Officials in Vienna said however that Tuesday's target date would only be missed by a few days, with Iran saying there was "no desire or discussion yet" on a longer extension.
Iranian Foreign Minister Mohammad Javad Zarif meanwhile was set to return to Tehran for consultations, officials said, although the US said this was not a matter of concern.
British Foreign Secretary Philip Hammond said as he joined the talks with US Secretary of State John Kerry and other foreign ministers that the six powers were prepared to walk away if needed.
"We still have very big challenges if we are going to be able to get this deal done," Hammond told reporters.
"No deal is better than a bad deal. There are red lines that we cannot cross and some very difficult decisions and tough choices are going to have to be made by all of us," Hammond said.
Earlier Sunday, EU foreign policy head Federica Mogherini said "political will" was still needed to get a deal after almost two years of intense diplomatic efforts to resolve the 13-year-old standoff.
"It is going to be tough, it has always been tough but not impossible," Mogherini told reporters.

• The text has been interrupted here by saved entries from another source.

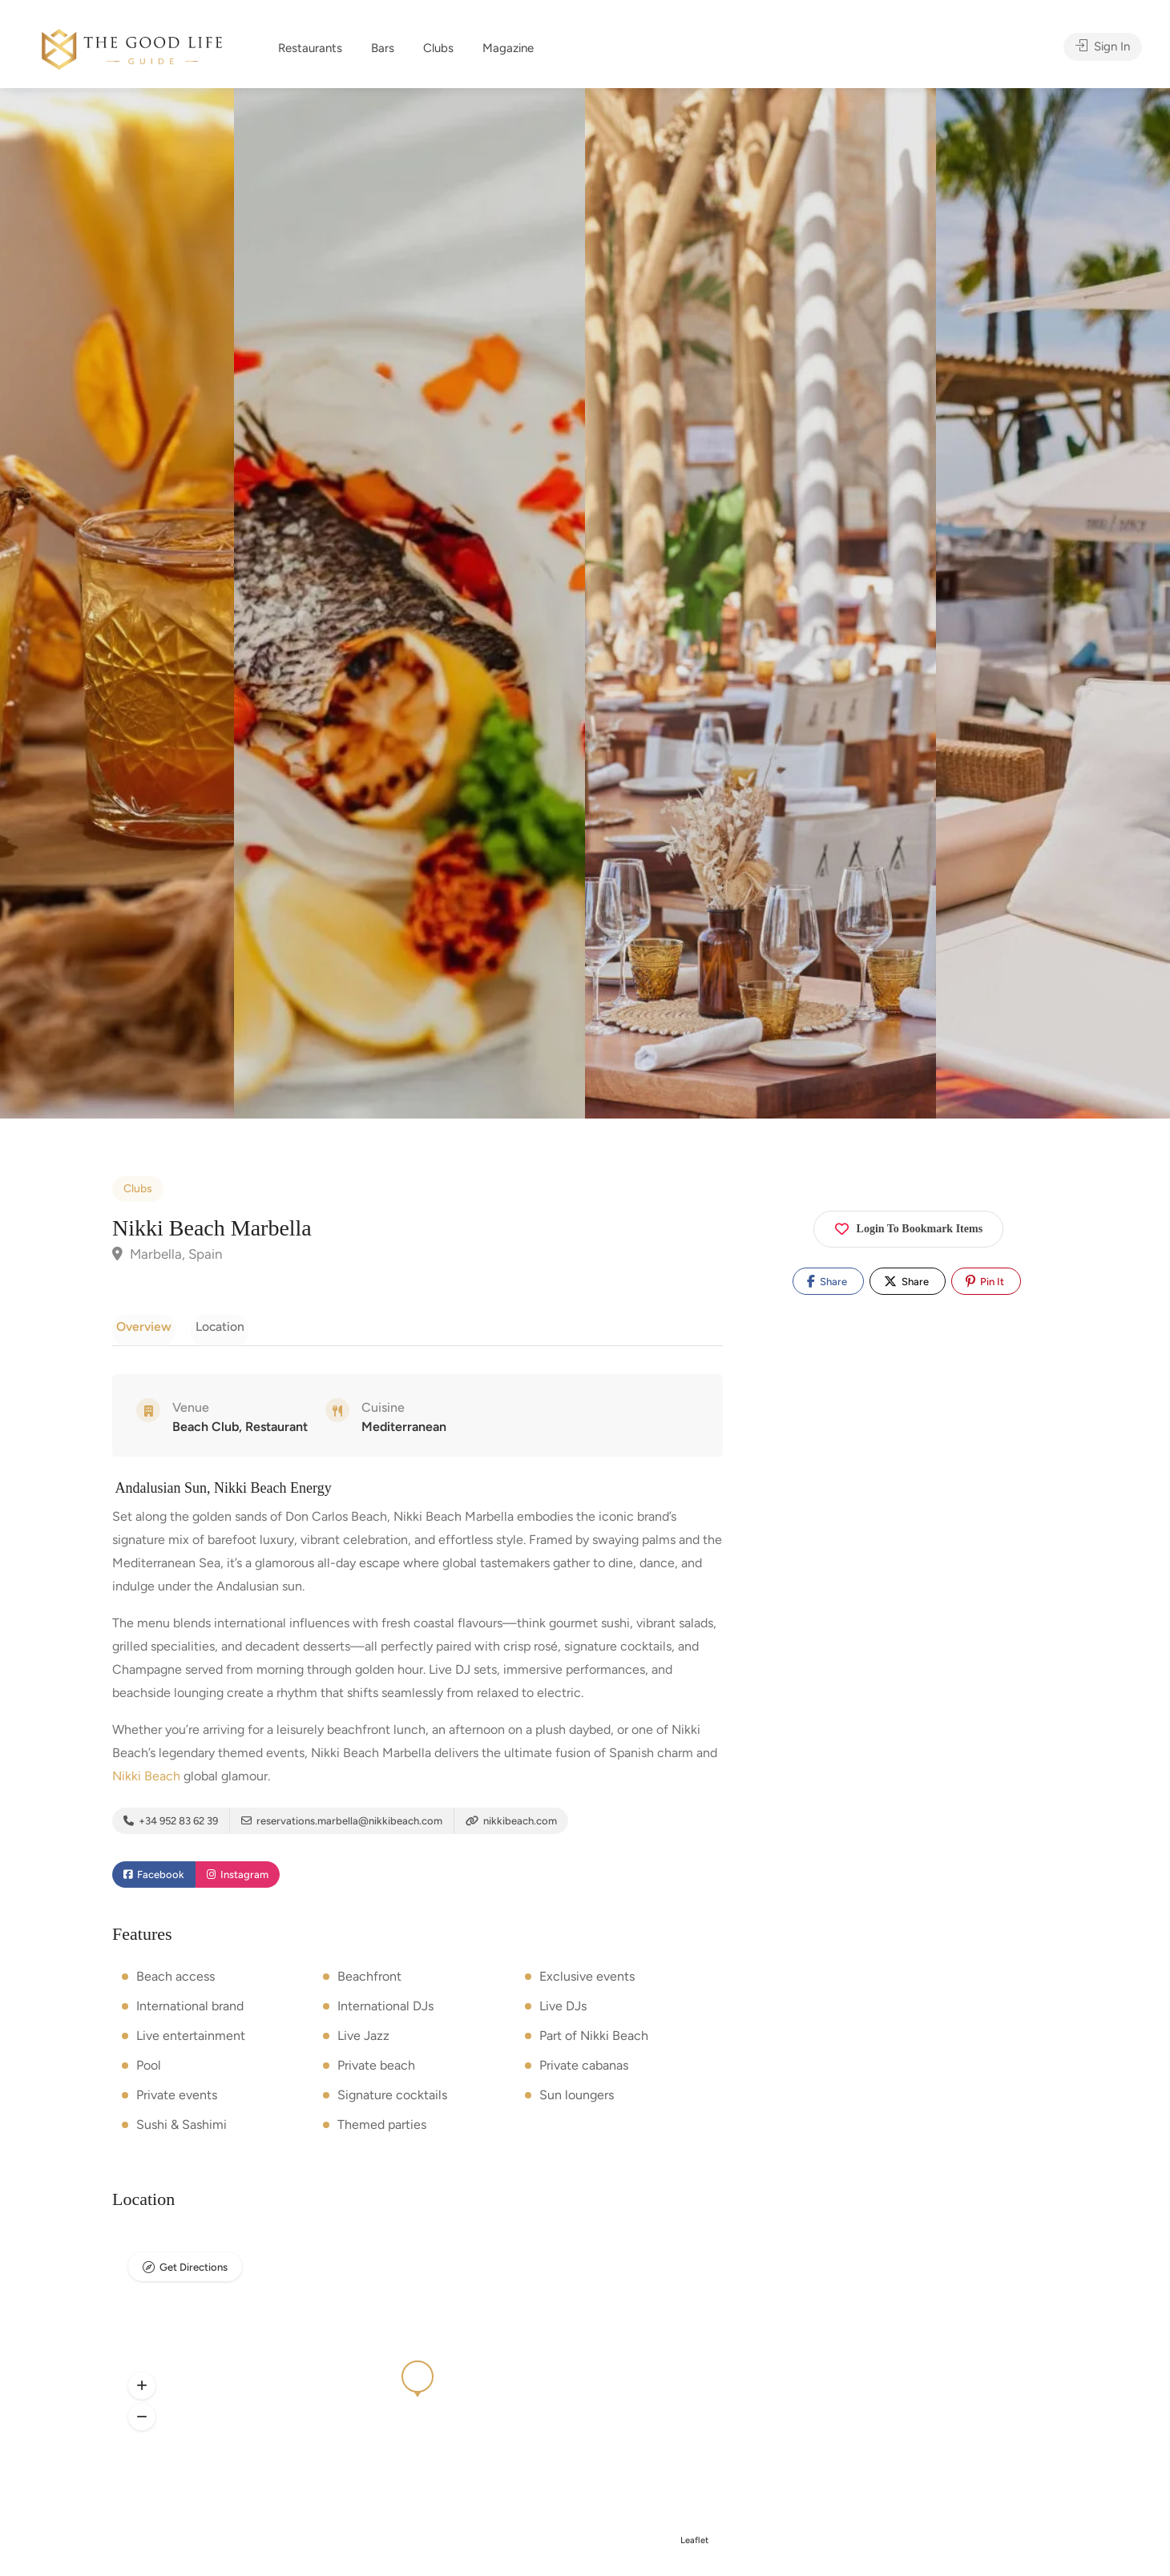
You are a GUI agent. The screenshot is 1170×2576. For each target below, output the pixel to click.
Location (207, 1325)
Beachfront (369, 1981)
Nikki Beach (146, 1779)
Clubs (438, 48)
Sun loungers (576, 2099)
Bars (382, 48)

Iran and the P5+1 group -- Britain, China, France, Germany, Russia and the United States -- are seeking to flesh out the final details of a accord that builds on a framework deal reached in Lausanne in April.
Zarif's deputy Abbas Araghchi suggested parts of that framework no longer applied because other countries had changed their positions.
"Some of the solutions found in Lausanne no longer work, because after Lausanne certain countries within the P5+1 made declarations... and we see a change in their position which complicates the task," he told Al-Alam television.
It is hoped a deal would end a standoff dating back to 2002 which has threatened to escalate into war and poisoned the Islamic republic's relations with the outside world.
But it must stand up to intense scrutiny by hardliners in Iran and the United States, as well as Iran's regional rivals Israel, widely assumed to have nuclear weapons itself, and Saudi Arabia.
"It is still not too late to go back and insist on demands that will genuinely deny Iran the ability to arm itself with nuclear weapons and prevent it from receiving vast sums to finance its aggression, its spreading out and the terrorist onslaught that it is pushing throughout the world," Israeli Prime Minister Benjamin Netanyahu said Sunday.
According to the Lausanne framework, Iran will slash the number of its uranium enrichment centrifuges, which can make nuclear fuel but also the core of a bomb, shrink its uranium stockpile and change the design of the Arak reactor.
In return it is seeking a lifting of a complicated web of EU, US and UN sanctions which have choked its economy and limited access to world oil markets.
But tough remaining issues include the timing and pace of this sanctions relief and UN access to Iranian military bases, something which Iran's supreme leader, Ayatollah Ali Khamenei, on Tuesday again ruled out.
German Foreign Minister Frank-Walter Steinmeier told the Welt am Sonntag newspaper ahead of his arrival in Vienna that "if there is no clarity on this (inspections of military sites), there will be no deal."
French Foreign Minister Laurent Fabius echoed this on Saturday, calling inspections of military sites one of three key conditions for a deal that he said were "not yet accepted by all parties."